### What you will do
From the data below, copy exactly the lines that lie between the one holding "passing drivers to your store?" and the one holding "Jun. 18, 2026", including both, and nothing more.

= Beginning of Section =

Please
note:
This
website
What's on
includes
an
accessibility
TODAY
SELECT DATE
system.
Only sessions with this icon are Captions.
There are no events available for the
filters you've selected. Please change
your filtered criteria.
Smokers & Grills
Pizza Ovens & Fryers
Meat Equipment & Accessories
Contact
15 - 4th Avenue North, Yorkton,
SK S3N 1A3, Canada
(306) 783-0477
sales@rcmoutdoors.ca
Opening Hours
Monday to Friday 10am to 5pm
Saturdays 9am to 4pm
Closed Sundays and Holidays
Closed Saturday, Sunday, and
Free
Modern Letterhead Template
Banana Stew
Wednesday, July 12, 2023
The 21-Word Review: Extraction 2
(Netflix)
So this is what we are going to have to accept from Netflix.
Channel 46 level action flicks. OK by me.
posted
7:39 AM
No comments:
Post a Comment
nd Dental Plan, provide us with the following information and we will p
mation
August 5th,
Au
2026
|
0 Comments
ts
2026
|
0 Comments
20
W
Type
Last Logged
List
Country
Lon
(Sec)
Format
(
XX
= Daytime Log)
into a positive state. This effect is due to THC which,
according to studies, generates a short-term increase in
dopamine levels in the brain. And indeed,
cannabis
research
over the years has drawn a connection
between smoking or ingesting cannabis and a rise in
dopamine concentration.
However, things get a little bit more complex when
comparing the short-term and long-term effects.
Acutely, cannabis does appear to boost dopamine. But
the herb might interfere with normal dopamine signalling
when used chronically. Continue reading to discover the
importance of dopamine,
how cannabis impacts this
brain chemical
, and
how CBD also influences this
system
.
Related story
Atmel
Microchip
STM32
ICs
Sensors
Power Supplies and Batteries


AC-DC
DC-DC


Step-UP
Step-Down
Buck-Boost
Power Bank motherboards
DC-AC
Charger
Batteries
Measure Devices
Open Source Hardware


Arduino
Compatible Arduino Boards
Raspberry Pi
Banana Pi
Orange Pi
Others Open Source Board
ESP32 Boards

= End of Section =
= Beginning of Section =

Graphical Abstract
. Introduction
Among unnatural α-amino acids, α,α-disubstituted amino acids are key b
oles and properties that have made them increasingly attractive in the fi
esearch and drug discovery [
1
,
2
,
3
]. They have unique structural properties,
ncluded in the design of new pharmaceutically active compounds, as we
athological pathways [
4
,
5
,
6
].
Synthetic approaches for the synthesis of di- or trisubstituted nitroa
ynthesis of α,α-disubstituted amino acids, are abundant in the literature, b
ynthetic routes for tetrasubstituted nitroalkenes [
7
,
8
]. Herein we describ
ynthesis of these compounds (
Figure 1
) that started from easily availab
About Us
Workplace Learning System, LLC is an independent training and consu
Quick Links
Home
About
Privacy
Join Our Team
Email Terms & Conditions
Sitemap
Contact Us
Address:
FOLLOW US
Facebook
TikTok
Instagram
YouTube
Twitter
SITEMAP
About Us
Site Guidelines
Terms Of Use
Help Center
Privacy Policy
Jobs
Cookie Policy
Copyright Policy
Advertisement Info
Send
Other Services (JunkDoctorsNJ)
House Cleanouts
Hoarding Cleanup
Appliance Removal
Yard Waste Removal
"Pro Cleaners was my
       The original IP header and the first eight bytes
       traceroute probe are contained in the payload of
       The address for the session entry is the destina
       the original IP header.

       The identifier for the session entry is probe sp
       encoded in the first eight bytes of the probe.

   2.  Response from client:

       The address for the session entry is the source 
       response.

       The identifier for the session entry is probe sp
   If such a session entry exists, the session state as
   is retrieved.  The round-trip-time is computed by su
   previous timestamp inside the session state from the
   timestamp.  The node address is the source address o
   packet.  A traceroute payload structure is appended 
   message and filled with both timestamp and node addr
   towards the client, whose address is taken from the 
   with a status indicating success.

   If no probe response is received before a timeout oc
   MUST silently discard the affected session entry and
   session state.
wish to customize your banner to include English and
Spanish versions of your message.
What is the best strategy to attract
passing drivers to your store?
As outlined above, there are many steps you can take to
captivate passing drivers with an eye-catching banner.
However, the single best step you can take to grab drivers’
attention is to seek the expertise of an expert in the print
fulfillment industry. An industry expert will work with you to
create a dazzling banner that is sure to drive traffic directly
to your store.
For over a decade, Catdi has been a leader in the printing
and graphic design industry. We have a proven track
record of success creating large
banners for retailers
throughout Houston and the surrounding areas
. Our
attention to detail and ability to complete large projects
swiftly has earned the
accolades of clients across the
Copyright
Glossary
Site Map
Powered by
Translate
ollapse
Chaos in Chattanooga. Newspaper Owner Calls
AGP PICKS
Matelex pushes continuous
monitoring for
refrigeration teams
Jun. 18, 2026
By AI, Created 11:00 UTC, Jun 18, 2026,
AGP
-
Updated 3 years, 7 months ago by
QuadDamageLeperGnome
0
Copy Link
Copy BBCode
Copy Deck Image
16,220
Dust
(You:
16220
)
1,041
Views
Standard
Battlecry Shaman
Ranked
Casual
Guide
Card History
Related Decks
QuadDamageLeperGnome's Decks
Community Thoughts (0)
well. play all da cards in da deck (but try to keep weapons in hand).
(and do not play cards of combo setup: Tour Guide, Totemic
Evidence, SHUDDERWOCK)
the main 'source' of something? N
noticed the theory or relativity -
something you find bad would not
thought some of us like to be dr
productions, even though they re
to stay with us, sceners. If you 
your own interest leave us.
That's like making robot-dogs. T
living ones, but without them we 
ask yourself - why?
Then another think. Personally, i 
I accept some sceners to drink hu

= End of Section =

### Answer space
passing drivers to your store?
As outlined above, there are many steps you can take to
captivate passing drivers with an eye-catching banner.
However, the single best step you can take to grab drivers’
attention is to seek the expertise of an expert in the print
fulfillment industry. An industry expert will work with you to
create a dazzling banner that is sure to drive traffic directly
to your store.
For over a decade, Catdi has been a leader in the printing
and graphic design industry. We have a proven track
record of success creating large
banners for retailers
throughout Houston and the surrounding areas
. Our
attention to detail and ability to complete large projects
swiftly has earned the
accolades of clients across the
Copyright
Glossary
Site Map
Powered by
Translate
ollapse
Chaos in Chattanooga. Newspaper Owner Calls
AGP PICKS
Matelex pushes continuous
monitoring for
refrigeration teams
Jun. 18, 2026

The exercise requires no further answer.